Education Ministry acts to fulfill Park’s promises
The Education Ministry also proposed to push back the National English Ability Test (NEAT), originally slated to replace the current English-language section of the College Scholastic Ability Test (CSAT) in 2015, by at least three years to 2018.
The state-administered NEAT is intended to lessen dependence on U.S.-based English proficiency tests such as Toefl and Toeic, which factor into college admission and employment.
Officials state NEAT, designed by the Korea Institute for Curriculum and Evaluation, will be cheaper than such tests and will be an effort to improve the nation’s English-speaking proficiency.
The CSAT has been criticized for not testing students’ ability to speak and write English, instead focusing on memorizing vocabulary and grammar rules.
Officials stated the reason for the postponement as being that “if NEAT is administered in an environment in which schools are not thoroughly prepared, private education will prevail and lead to gaps in regional and income levels for students.”
The Education Ministry has over the past several years been pushing to cut down on students’ reliance on private institutions to boost test scores.
Furthermore, the public is not yet ready to accept NEAT as a replacement test, with only half of teachers approving of it in a recent survey, officials said.
The presidential transition team received a policy briefing from the education officials, among reports from seven other ministries and government agencies, which included a plan to provide free education, which covers tuition, textbook fees and other school-related expenses, for all high school students by 2017.

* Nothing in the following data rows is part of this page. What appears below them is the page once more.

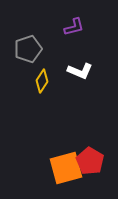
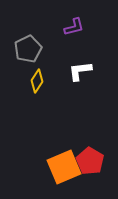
gray pentagon: rotated 8 degrees counterclockwise
white L-shape: rotated 150 degrees clockwise
yellow diamond: moved 5 px left
orange square: moved 2 px left, 1 px up; rotated 8 degrees counterclockwise
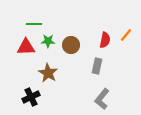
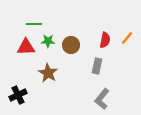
orange line: moved 1 px right, 3 px down
black cross: moved 13 px left, 2 px up
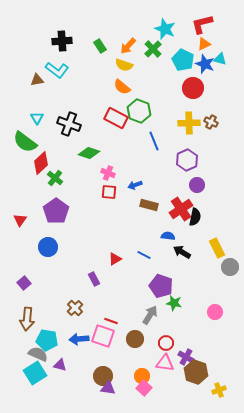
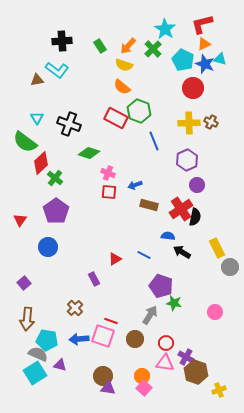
cyan star at (165, 29): rotated 10 degrees clockwise
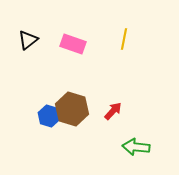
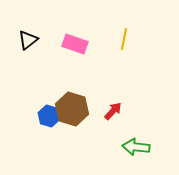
pink rectangle: moved 2 px right
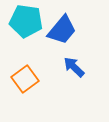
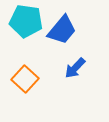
blue arrow: moved 1 px right, 1 px down; rotated 90 degrees counterclockwise
orange square: rotated 12 degrees counterclockwise
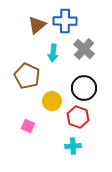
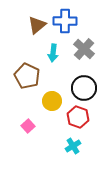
pink square: rotated 24 degrees clockwise
cyan cross: rotated 28 degrees counterclockwise
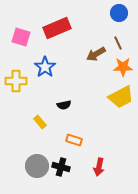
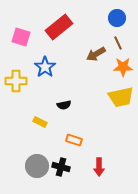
blue circle: moved 2 px left, 5 px down
red rectangle: moved 2 px right, 1 px up; rotated 16 degrees counterclockwise
yellow trapezoid: rotated 16 degrees clockwise
yellow rectangle: rotated 24 degrees counterclockwise
red arrow: rotated 12 degrees counterclockwise
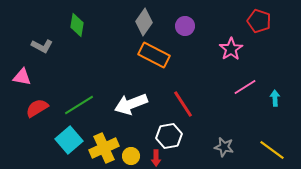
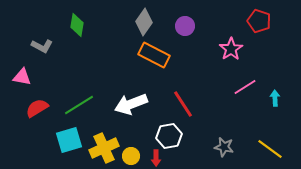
cyan square: rotated 24 degrees clockwise
yellow line: moved 2 px left, 1 px up
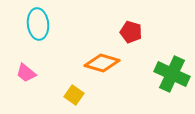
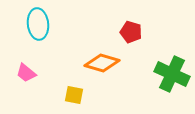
yellow square: rotated 24 degrees counterclockwise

This comes in the middle of the reshuffling of ministries by the transition team, which includes splitting education and science into separate ministries.
Currently, students from low-income households and vocational high schools, a third of all high school students, receive free education, and the ministry plans to expand this program by 25 percent each year starting from next year.
The plan is in-line with Park’s vision to ensure all students from kindergarten to high school receive free childcare and education before the end of her five-year term. President Lee Myung-bak’s administration pushed for free child care for all children under five.
“The closest relationship we have with the people is education,” Kim Yong-joon, chief of Park’s transition team, said at the briefing, requesting the Education Ministry to “put effort into letting people feel satisfied and reassured regarding education.”